É por isso que diferentes exames continuam sendo necessários

Cada modalidade de imagem possui vantagens e limitações próprias. A mamografia apresenta excelente capacidade para identificar microcalcificações, enquanto a ultrassonografia permite diferenciar estruturas sólidas e císticas com grande precisão. Já a ressonância magnética oferece informações funcionais relacionadas à vascularização e ao comportamento dos tecidos, sendo especialmente útil em situações específicas.

Em vez de competir entre si, esses exames se complementam. A escolha do método mais adequado depende da idade da paciente, da densidade mamária, do risco individual, da suspeita clínica e das características da alteração investigada. Essa integração permite superar parte das limitações inerentes a cada tecnologia e aumentar significativamente a precisão diagnóstica.

O maior avanço não será enxergar tudo, mas compreender melhor o que é visto

Pesquisadores continuam desenvolvendo detectores mais sensíveis, novos algoritmos de reconstrução de imagem, equipamentos com maior resolução e biomarcadores capazes de ampliar a capacidade diagnóstica da radiologia. Mesmo assim, a ciência reconhece que sempre existirão limites físicos para qualquer método de imagem.

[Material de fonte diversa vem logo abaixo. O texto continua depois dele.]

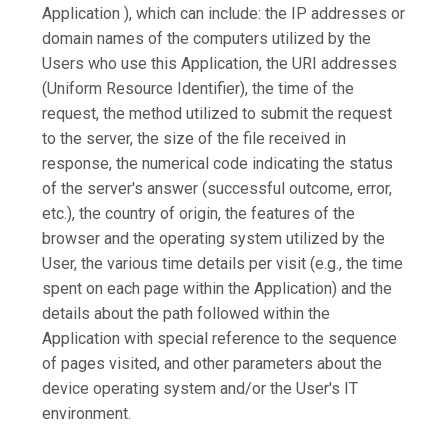
Application ), which can include: the IP addresses or
domain names of the computers utilized by the
Users who use this Application, the URI addresses
(Uniform Resource Identifier), the time of the
request, the method utilized to submit the request
to the server, the size of the file received in
response, the numerical code indicating the status
of the server's answer (successful outcome, error,
etc.), the country of origin, the features of the
browser and the operating system utilized by the
User, the various time details per visit (e.g., the time
spent on each page within the Application) and the
details about the path followed within the
Application with special reference to the sequence
of pages visited, and other parameters about the
device operating system and/or the User's IT
environment.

Dr. Vinicius Tadeu Sattin Rodrigues nota que o verdadeiro futuro do diagnóstico por imagem não está apenas em construir equipamentos que enxerguem estruturas cada vez menores, mas em desenvolver tecnologias capazes de interpretar com mais precisão o significado biológico daquilo que é observado. A combinação entre inovação tecnológica, inteligência artificial, física médica e experiência clínica continuará sendo o caminho para oferecer diagnósticos mais seguros, individualizados e baseados em evidências.

Os exames de imagem evoluíram de forma extraordinária nas últimas décadas e continuam transformando a medicina. Entretanto, compreender seus limites é tão importante quanto reconhecer suas capacidades. É justamente esse conhecimento que permite escolher o método mais adequado para cada paciente, interpretar corretamente os resultados e utilizar a tecnologia de maneira responsável para alcançar diagnósticos cada vez mais precisos.